*Dataset entries*
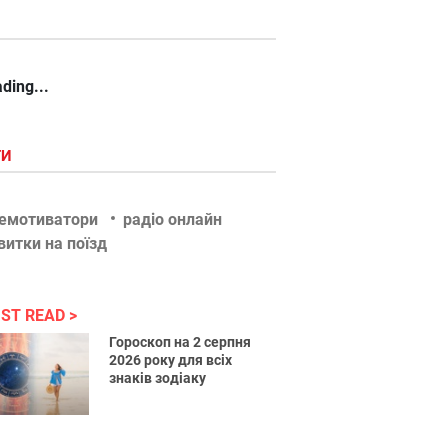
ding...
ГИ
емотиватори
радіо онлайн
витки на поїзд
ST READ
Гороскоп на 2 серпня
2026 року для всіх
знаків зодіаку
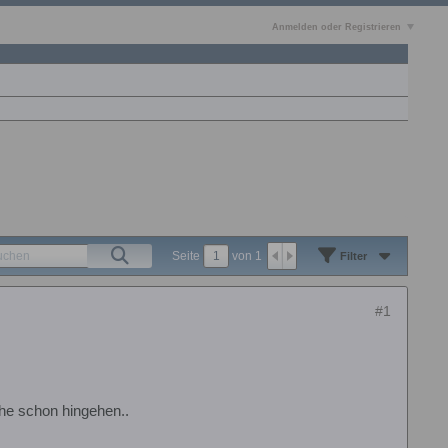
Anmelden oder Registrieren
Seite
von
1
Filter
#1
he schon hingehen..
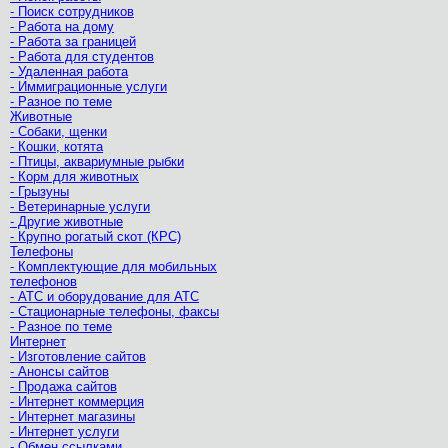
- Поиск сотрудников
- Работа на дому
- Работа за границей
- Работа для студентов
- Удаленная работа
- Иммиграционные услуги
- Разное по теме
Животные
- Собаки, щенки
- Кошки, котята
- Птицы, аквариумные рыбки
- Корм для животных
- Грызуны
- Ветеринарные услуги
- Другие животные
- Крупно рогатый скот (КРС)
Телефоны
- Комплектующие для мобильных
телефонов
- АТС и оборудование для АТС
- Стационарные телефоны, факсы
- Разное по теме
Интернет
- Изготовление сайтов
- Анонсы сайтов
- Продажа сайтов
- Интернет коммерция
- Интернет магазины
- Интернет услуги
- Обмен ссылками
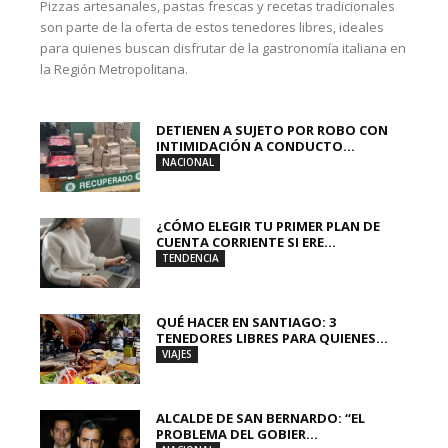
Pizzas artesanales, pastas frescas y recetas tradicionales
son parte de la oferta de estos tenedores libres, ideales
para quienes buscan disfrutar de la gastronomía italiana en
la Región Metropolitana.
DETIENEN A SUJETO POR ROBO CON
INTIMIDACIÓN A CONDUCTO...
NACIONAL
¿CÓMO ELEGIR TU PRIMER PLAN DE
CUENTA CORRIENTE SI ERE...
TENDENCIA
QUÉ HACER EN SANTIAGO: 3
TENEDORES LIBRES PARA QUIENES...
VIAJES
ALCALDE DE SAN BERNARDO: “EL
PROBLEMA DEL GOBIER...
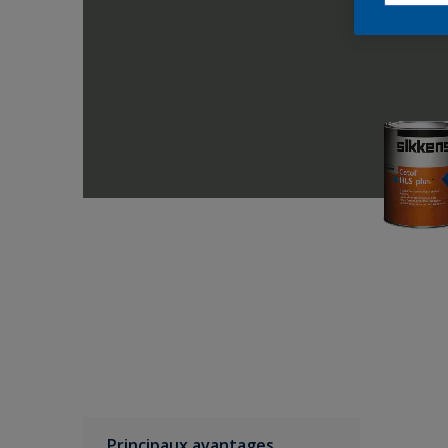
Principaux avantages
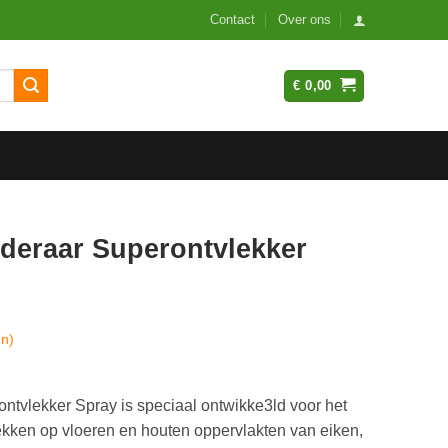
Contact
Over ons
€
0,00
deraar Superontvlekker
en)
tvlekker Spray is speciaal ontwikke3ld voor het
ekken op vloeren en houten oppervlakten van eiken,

...

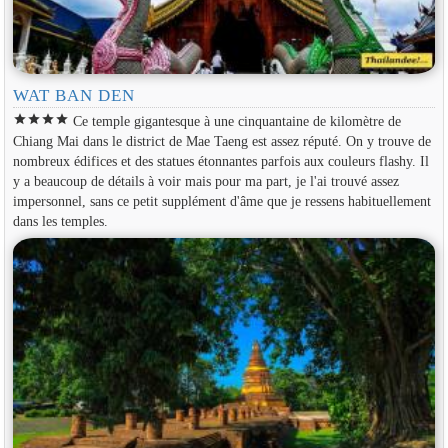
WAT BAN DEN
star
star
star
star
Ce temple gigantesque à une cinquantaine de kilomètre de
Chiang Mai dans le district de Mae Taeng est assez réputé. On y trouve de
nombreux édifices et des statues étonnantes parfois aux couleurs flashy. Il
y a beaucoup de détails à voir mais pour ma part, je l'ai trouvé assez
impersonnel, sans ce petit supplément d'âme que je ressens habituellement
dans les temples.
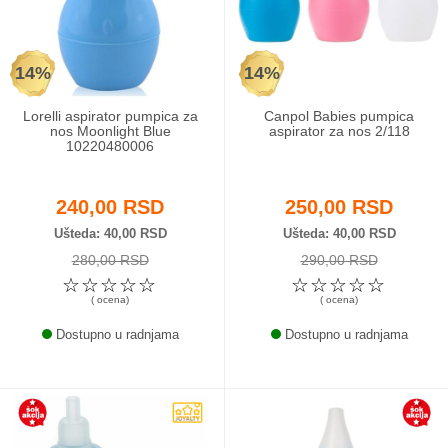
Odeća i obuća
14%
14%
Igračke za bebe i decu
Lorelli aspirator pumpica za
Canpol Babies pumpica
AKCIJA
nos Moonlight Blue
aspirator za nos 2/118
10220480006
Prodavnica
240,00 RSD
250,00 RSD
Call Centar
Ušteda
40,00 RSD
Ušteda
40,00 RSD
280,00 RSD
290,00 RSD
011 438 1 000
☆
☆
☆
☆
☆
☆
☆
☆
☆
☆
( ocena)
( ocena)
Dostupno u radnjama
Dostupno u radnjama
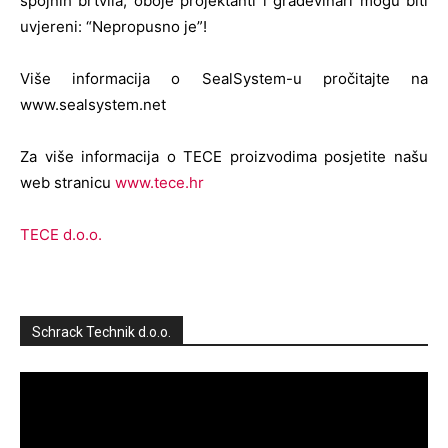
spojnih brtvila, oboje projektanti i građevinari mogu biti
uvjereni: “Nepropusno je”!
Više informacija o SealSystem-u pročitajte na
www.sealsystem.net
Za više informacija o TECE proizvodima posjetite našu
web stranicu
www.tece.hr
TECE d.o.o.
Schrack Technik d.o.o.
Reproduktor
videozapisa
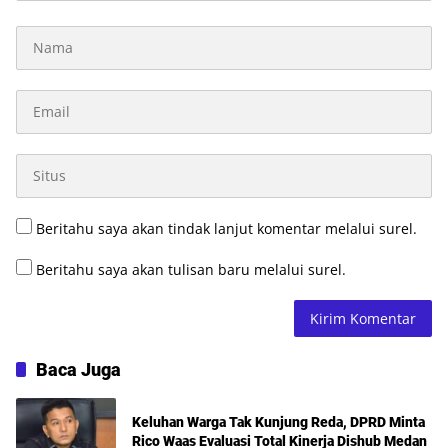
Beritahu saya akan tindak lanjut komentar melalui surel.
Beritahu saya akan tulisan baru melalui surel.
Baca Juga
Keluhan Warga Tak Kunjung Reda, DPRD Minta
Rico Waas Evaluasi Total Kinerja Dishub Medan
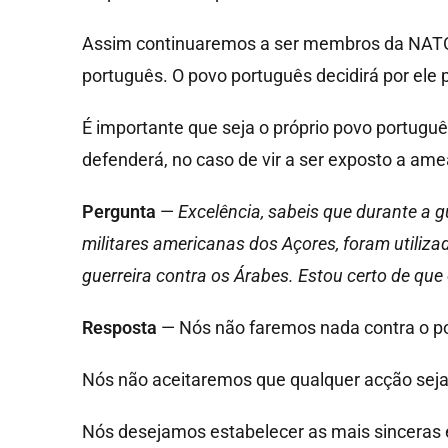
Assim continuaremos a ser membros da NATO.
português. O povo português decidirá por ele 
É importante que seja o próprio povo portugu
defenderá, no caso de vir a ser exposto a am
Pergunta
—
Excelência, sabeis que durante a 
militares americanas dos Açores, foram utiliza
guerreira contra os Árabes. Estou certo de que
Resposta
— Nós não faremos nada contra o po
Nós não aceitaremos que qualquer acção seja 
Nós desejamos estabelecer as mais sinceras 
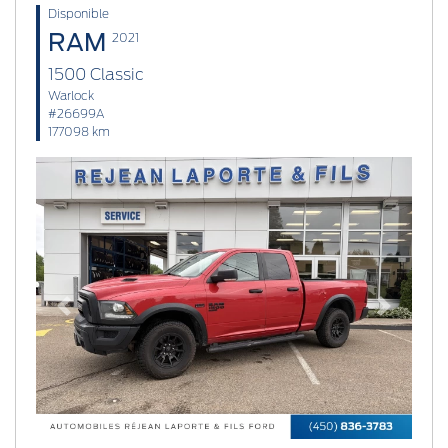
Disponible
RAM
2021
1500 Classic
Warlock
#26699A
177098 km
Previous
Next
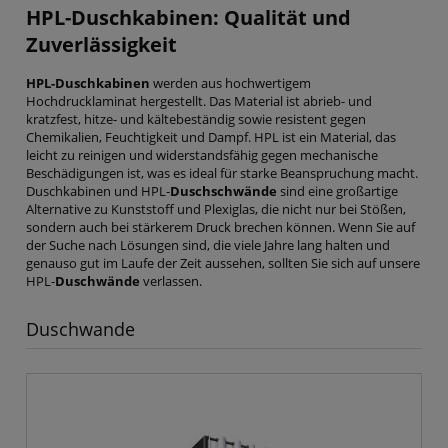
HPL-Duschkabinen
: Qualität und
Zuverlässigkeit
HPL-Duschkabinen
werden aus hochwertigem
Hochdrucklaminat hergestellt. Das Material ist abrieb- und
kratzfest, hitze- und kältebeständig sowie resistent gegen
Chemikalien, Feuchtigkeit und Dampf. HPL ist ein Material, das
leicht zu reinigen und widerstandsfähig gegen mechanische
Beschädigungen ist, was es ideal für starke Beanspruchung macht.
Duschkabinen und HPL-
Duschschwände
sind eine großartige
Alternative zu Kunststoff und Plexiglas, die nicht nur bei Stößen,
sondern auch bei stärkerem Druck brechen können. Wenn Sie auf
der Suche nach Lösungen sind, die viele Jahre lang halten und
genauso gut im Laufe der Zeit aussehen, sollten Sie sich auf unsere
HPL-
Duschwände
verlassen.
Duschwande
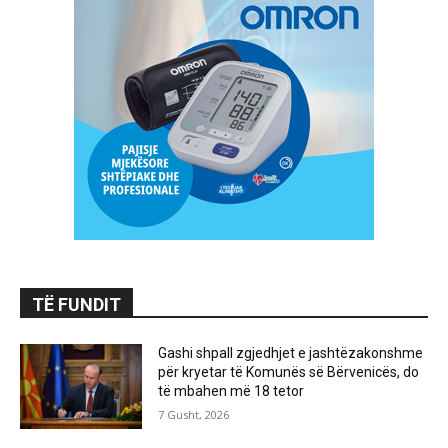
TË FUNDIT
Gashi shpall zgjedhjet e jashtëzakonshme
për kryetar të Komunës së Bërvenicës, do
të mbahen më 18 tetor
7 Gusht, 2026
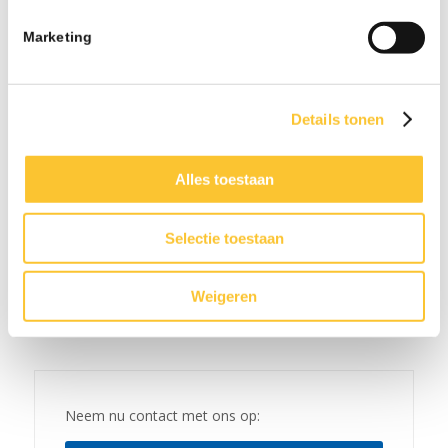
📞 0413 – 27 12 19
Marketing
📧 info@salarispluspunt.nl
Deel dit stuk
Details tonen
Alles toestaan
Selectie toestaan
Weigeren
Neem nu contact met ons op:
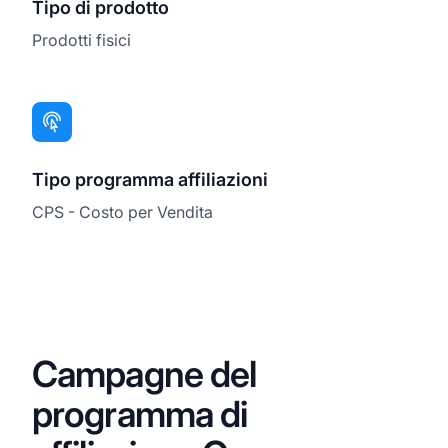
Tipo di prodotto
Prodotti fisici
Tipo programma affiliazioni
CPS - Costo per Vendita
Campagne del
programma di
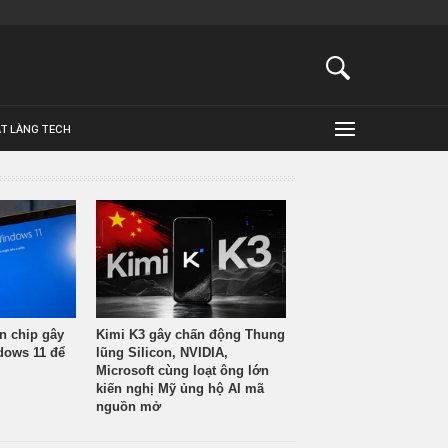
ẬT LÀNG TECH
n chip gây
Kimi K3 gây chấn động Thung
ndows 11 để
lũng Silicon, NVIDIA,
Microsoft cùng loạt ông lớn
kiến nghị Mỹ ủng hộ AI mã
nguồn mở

--

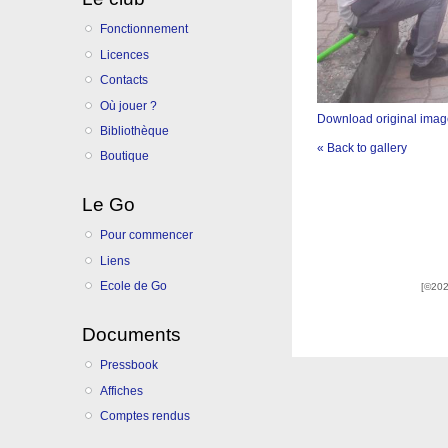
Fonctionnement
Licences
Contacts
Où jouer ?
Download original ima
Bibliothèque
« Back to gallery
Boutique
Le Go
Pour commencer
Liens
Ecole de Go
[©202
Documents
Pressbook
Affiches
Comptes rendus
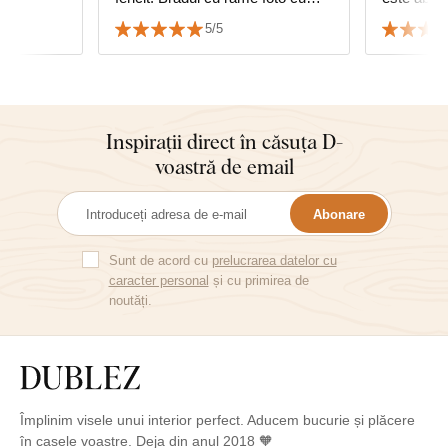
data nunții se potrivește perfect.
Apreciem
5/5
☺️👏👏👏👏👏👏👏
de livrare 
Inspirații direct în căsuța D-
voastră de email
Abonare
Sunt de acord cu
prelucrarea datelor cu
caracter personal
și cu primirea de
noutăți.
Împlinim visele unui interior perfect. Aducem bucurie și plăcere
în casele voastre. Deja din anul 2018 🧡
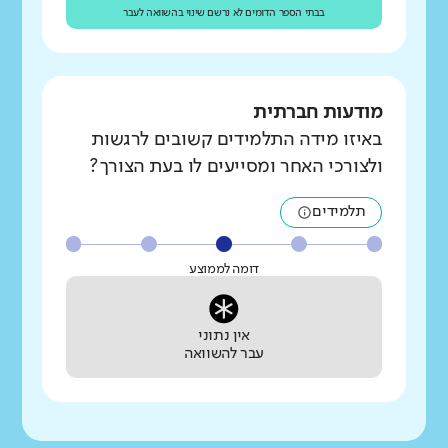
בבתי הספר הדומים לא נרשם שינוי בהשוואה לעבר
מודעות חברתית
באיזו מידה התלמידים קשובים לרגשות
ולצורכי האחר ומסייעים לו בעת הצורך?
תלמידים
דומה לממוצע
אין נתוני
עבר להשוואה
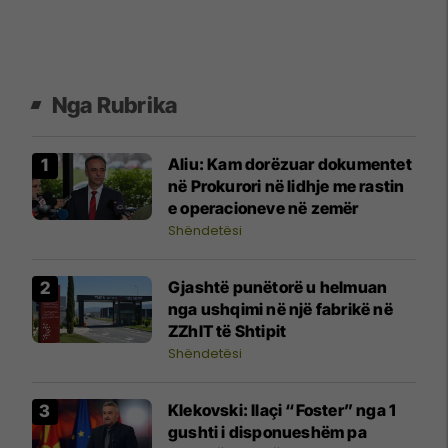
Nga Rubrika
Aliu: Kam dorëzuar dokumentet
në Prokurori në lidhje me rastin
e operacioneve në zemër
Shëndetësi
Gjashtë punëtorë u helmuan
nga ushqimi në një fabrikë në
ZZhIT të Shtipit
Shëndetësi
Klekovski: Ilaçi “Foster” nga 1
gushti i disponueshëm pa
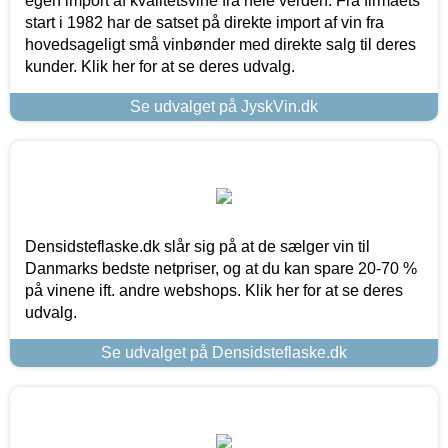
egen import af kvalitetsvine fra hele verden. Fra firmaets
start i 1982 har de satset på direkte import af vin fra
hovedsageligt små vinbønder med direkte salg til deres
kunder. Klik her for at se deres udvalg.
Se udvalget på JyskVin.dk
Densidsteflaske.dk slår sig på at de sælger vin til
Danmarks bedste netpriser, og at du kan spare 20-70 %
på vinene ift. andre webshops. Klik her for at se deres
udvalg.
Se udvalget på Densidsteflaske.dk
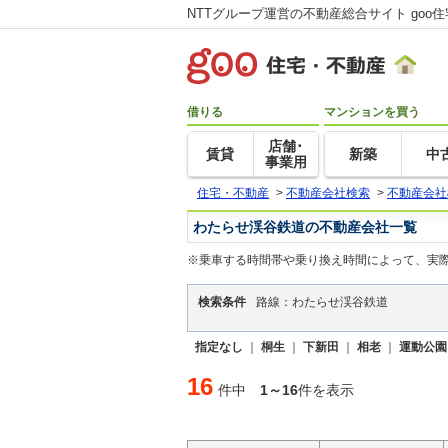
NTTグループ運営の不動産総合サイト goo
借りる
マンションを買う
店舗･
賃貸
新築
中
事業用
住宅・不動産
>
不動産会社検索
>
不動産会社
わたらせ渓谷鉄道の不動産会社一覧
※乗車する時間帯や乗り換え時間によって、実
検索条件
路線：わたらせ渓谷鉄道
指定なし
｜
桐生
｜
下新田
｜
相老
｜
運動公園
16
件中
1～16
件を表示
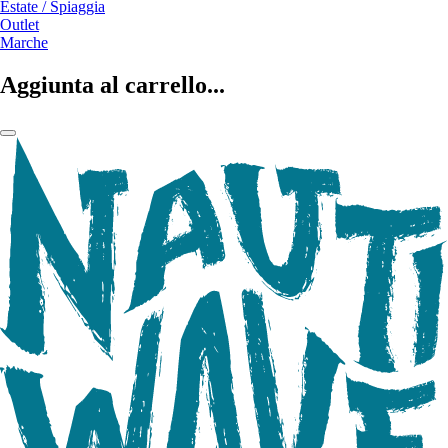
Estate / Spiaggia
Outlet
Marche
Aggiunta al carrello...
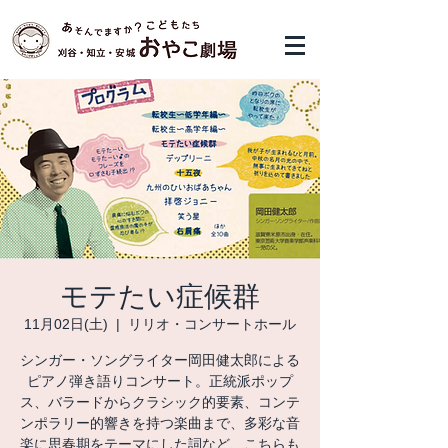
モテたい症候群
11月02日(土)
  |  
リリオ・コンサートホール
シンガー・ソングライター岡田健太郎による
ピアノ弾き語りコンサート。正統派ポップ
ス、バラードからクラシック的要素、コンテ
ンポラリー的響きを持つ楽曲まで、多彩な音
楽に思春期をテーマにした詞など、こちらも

*Problem statement*
Select all lines with the word "melalui" from the entries above.

*Written response*
Beritahu saya akan tindak lanjut komentar melalui surel.
Beritahu saya akan tulisan baru melalui surel.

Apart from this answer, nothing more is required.